[Collection entries]
• • • • •
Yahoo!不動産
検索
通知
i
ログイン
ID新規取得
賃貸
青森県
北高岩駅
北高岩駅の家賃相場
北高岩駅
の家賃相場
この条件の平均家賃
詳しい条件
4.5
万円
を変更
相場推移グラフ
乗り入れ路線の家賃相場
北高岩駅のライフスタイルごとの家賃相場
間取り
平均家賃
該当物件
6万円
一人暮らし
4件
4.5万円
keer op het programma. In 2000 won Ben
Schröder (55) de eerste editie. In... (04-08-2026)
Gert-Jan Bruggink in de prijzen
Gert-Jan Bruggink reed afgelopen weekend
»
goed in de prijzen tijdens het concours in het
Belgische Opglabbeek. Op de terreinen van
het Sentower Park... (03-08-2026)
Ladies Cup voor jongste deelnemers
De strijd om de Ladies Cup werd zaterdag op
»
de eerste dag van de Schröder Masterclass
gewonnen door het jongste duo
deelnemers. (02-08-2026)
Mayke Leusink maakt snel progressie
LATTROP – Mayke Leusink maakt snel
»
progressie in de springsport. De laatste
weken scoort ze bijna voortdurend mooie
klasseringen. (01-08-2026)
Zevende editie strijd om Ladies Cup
• • • • •
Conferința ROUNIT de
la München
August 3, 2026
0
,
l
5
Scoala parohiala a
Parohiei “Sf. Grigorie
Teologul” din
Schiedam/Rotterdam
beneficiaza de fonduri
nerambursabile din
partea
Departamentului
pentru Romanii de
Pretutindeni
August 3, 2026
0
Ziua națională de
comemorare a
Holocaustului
• • • • •
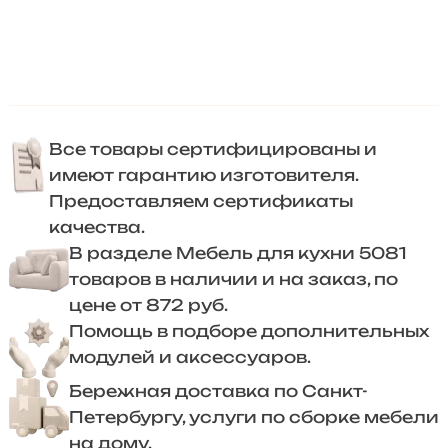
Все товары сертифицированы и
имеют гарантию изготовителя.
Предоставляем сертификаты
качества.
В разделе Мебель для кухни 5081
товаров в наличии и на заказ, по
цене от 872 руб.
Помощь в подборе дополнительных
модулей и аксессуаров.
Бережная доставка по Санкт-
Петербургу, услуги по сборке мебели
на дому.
• • • • •
→ EXERCISE
Reproduce exactly the lines above from the line with "Belgische Opglabbeek. Op de terreinen van" to the line with "Zevende editie strijd om Ladies Cup", including both, and add nothing.

→ ANSWER TO THIS EXERCISE
Belgische Opglabbeek. Op de terreinen van
het Sentower Park... (03-08-2026)
Ladies Cup voor jongste deelnemers
De strijd om de Ladies Cup werd zaterdag op
»
de eerste dag van de Schröder Masterclass
gewonnen door het jongste duo
deelnemers. (02-08-2026)
Mayke Leusink maakt snel progressie
LATTROP – Mayke Leusink maakt snel
»
progressie in de springsport. De laatste
weken scoort ze bijna voortdurend mooie
klasseringen. (01-08-2026)
Zevende editie strijd om Ladies Cup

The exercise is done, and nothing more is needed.